Few people dream of living in a home that is filled to the brim with newspapers, old food, and other useless items. However, an abusive relationship, a health scare or other traumatic life circumstances can lead to a person becoming attached to their possessions in a way that is not healthy. Such a person is often referred to as a hoarder.

What Should You Know About Hoarders?

The typical hoarder is much more than a collector or even a pack rat. Often, they allow their things to pile up—sometimes from floor to ceiling—to the point where there is very little living space left in their home. They may have to walk through piles of random items to get from room to room. They may have even carved out narrow pathways to help them navigate through their home.

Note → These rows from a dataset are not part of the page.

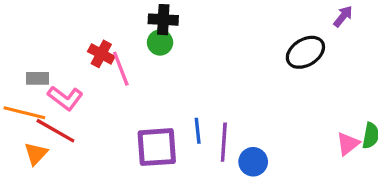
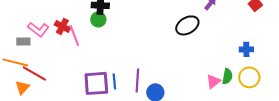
pink L-shape: (65, 98) -> (38, 29), moved
blue line: (198, 131) -> (114, 81), moved

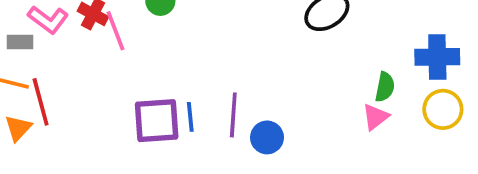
blue cross: (246, 49) -> (437, 57), size x1.6
red line: (34, 73) -> (41, 102), turned 45
green semicircle: (227, 76) -> (385, 87), moved

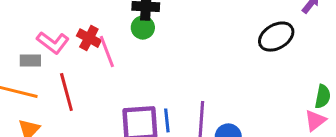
red line: (41, 102) -> (66, 92), moved

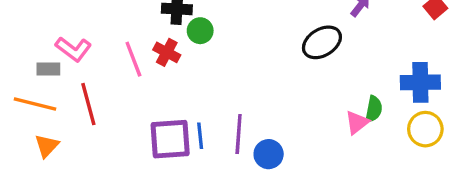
green circle: (143, 28) -> (200, 31), moved
red cross: (89, 38) -> (167, 52), moved
pink triangle: (315, 120) -> (357, 122), moved

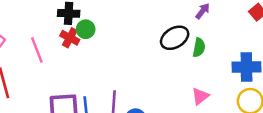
red cross: (167, 52) -> (70, 38), moved
green semicircle: (374, 109) -> (199, 48), moved

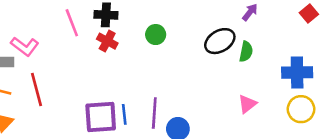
green circle: (86, 29) -> (156, 35), moved
pink line: (37, 50) -> (72, 23), moved

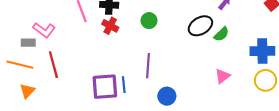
green semicircle: (246, 52) -> (221, 34), turned 35
purple line: (154, 113) -> (148, 66), moved

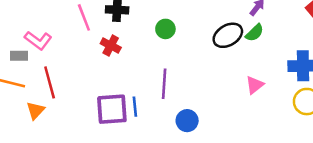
red cross: (110, 26) -> (111, 45), moved
green semicircle: (221, 34) -> (255, 33), moved
pink triangle: (222, 76) -> (255, 85), moved
orange triangle: (27, 91) -> (36, 110), moved

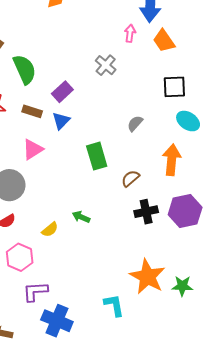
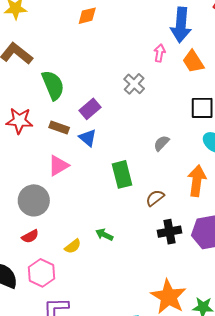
blue triangle: (61, 121) -> (88, 138), turned -36

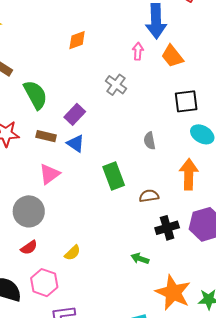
orange diamond: (87, 16) -> (77, 40), moved
gray semicircle: (161, 143) -> (150, 141), turned -48
brown semicircle: (155, 198) -> (149, 196), turned 36
green arrow: (104, 235) -> (140, 259), moved

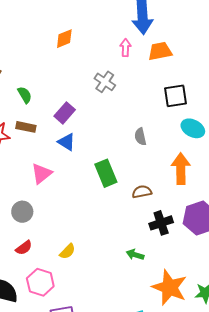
orange trapezoid: (172, 56) -> (160, 51), turned 120
green semicircle: (35, 95) -> (25, 95), size x0.6
brown rectangle: (46, 136) -> (26, 127), moved
gray circle: (29, 211) -> (22, 212), size x0.7

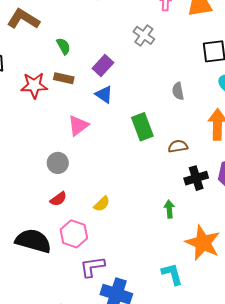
green arrow: (135, 255) -> (169, 209), turned 66

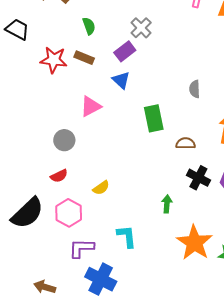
gray cross: (144, 35) -> (141, 28), moved
black cross: (196, 178) -> (198, 178), turned 35
black semicircle: (33, 241) -> (27, 213), turned 111
cyan L-shape: (172, 274) -> (127, 236), moved

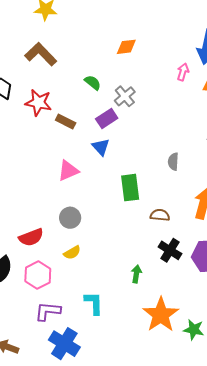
green semicircle: (89, 26) -> (93, 83), moved, turned -36
red star: (54, 60) -> (38, 103), moved
gray circle: (64, 140) -> (70, 218), moved
red semicircle: (59, 176) -> (31, 237), size x1.4

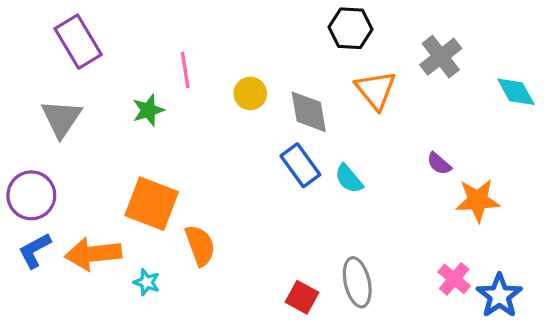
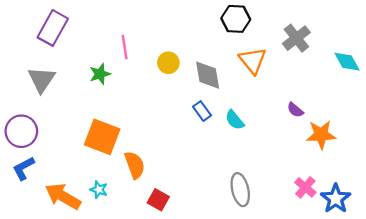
purple rectangle: (78, 42) -> (53, 28), turned 60
blue rectangle: (300, 165) -> (202, 111), size x0.7
orange arrow: (93, 254) -> (63, 196), moved, turned 36
red square: (302, 297) -> (158, 200), moved

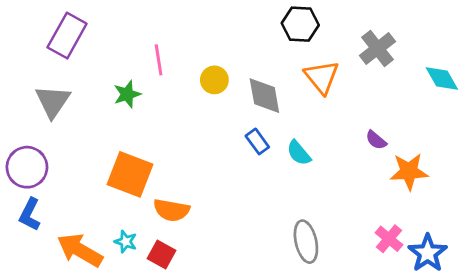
orange semicircle: (135, 165) -> (171, 210), turned 120
blue L-shape: (24, 168) -> (30, 214), turned -35
red square: (158, 200) -> (161, 254), moved

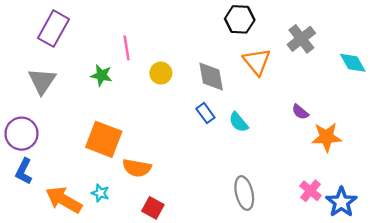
yellow circle: (214, 80) -> (161, 73), moved
green star: (127, 94) -> (101, 75), turned 30
red square: (161, 254) -> (153, 208), moved

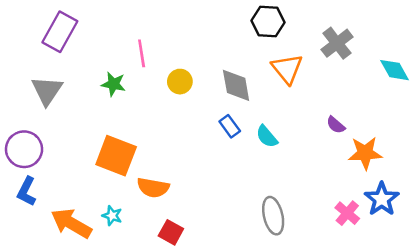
blue star: (341, 202) -> (382, 199), moved

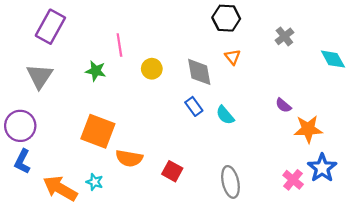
gray cross: (337, 43) -> (284, 36), size x0.7
orange triangle: (287, 69) -> (233, 57), moved, size x0.6
red square: (171, 232) -> (172, 171), moved

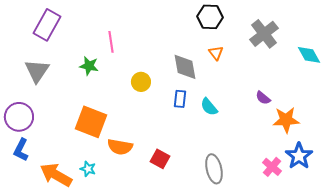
gray cross: (284, 36) -> (264, 34), size x1.6
yellow circle: (152, 69) -> (141, 82), moved
blue rectangle: (194, 106) -> (180, 99), turned 42

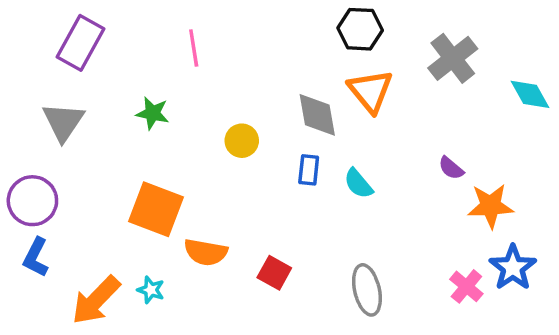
pink line: (111, 42) -> (194, 48), moved
orange triangle: (216, 53) -> (370, 91), size x1.8
orange arrow: (56, 175) -> (96, 300), turned -76

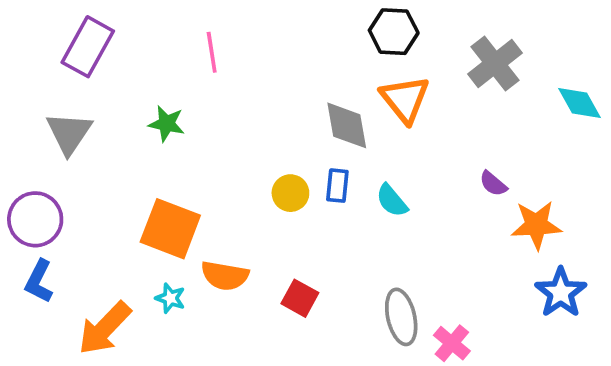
yellow circle: (242, 141) -> (290, 193), moved
pink cross: (466, 286) -> (452, 343), moved
cyan star: (151, 290) -> (170, 298), moved

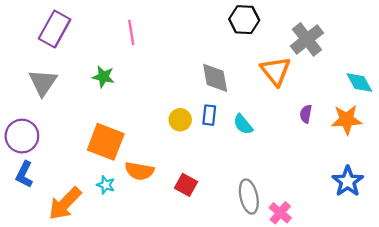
orange triangle: (405, 99) -> (276, 71), moved
cyan diamond: (580, 103) -> (359, 83), moved
purple semicircle: (493, 184) -> (306, 114), turned 60
orange star: (536, 225) -> (347, 120), moved

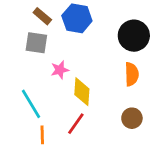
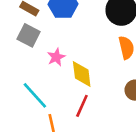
gray square: (36, 43) -> (29, 35), turned 30

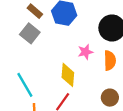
pink star: (56, 57) -> (85, 52), moved

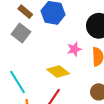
yellow diamond: (68, 75) -> (58, 72), turned -55

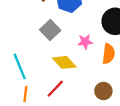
gray square: (21, 33) -> (50, 30), moved

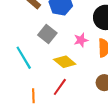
cyan line: (20, 66) -> (24, 58), moved

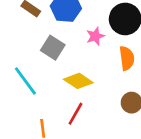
pink star: (81, 40) -> (95, 36), moved

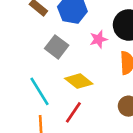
cyan line: (25, 81) -> (39, 91), moved

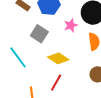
cyan line: (39, 91) -> (18, 57), moved

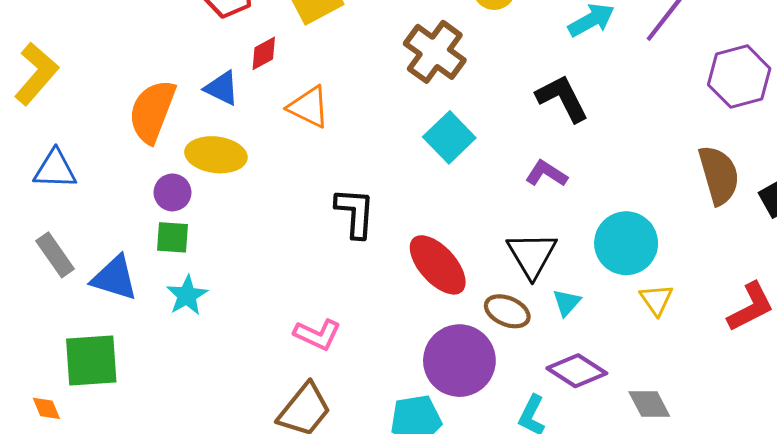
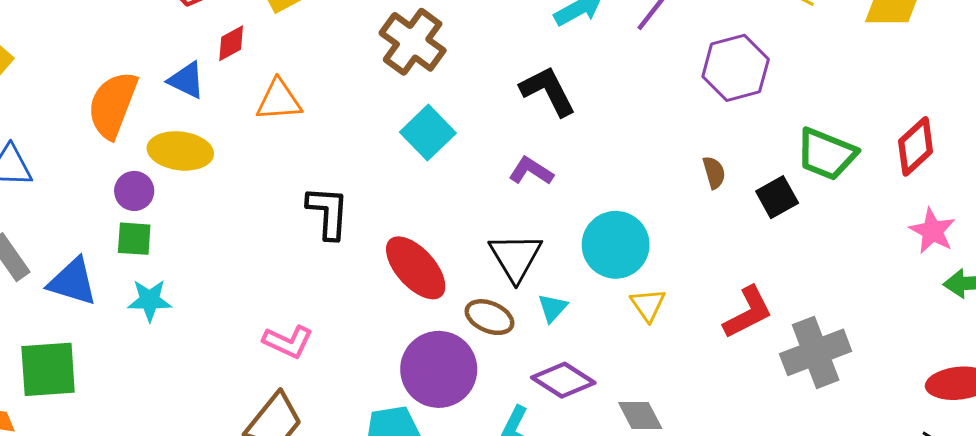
orange triangle: (309, 107) -> (279, 100), turned -30
brown semicircle: (719, 175) -> (714, 173), size x0.5
cyan star: (187, 295) -> (150, 300), turned 30

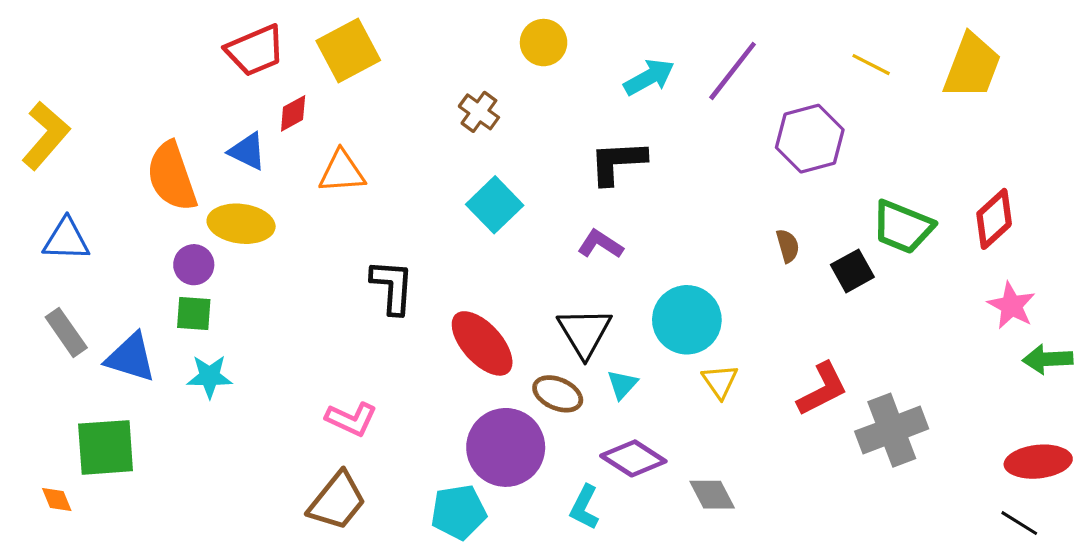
brown cross: (413, 42) -> (479, 112), size x0.6
black L-shape: (548, 91) -> (618, 162), turned -66
orange semicircle: (113, 105) -> (172, 176), turned -40

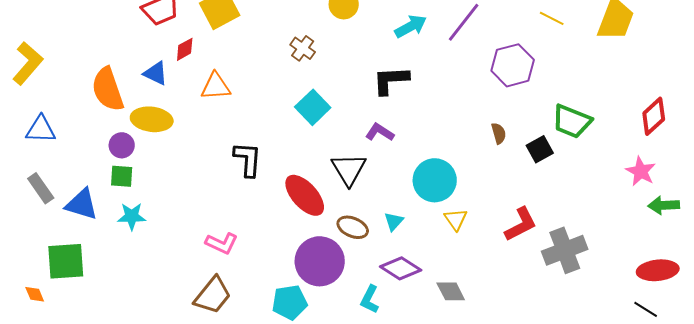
red diamond: (994, 219) -> (654, 116), moved
black triangle: (584, 332) -> (349, 169), moved

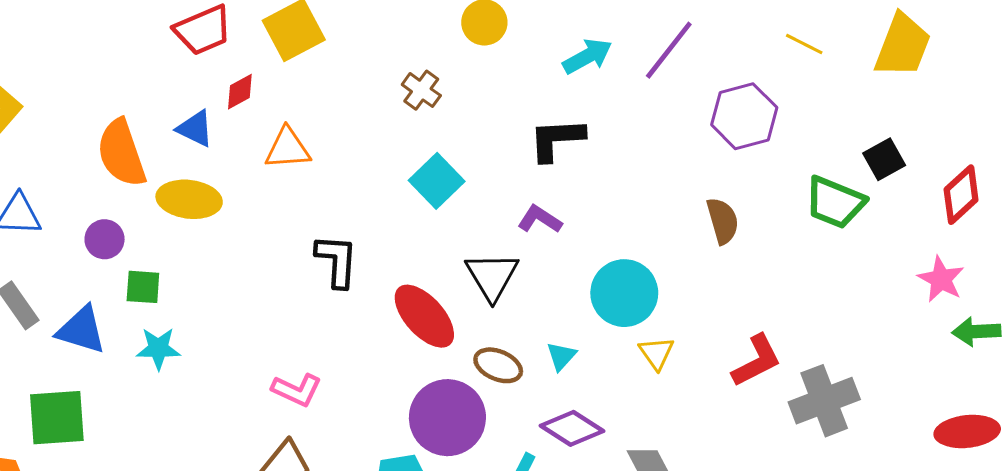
brown semicircle: (499, 133) -> (723, 221), size x1.4
purple circle: (122, 145) -> (105, 239), moved
black square: (540, 149) -> (884, 159), moved

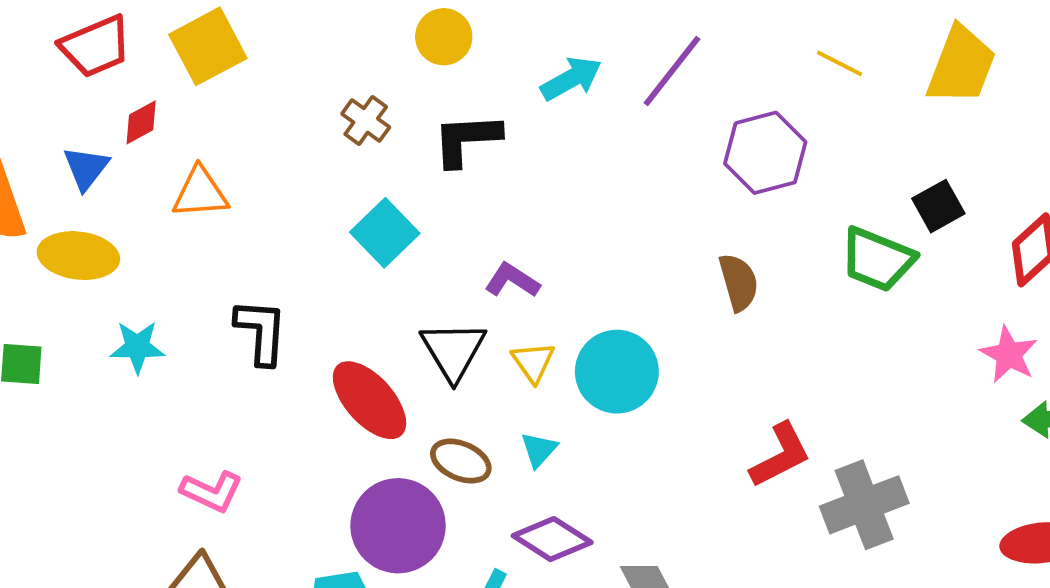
blue triangle: (195, 129) -> (86, 168), turned 42
black L-shape: (557, 139) -> (467, 139), moved
cyan star: (158, 348) -> (137, 347), moved
yellow triangle: (657, 353) -> (533, 362), moved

This is not a healthy state of living. It can become overwhelming and stressful to keep up with the home’s cleaning which can then lead to a health hazard type of environment. Not to mention, but some (not necessary all) hoarders are known to hold onto things—like food, diapers, cat litter, etc.

Mental health is another part of this situation to consider as well. It also prevents people from feeling comfortable coming over and, therefore, creates isolation. Throwing away all of their things, however, is not a simple solution as you have to consider their unhealthy attachment to their things.

To help you properly face a hoarder situation, let’s look at some ways to convince a hoarder to change their ways.

Start Slowly

Instead of attempting to clean out an entire house at one time, it may be a good idea to start with one room or one part of a room. This can help to get a hoarder comfortable with the idea of getting rid of things. If possible, get the friend or family member with the hoarding problem to participate in the cleanup process.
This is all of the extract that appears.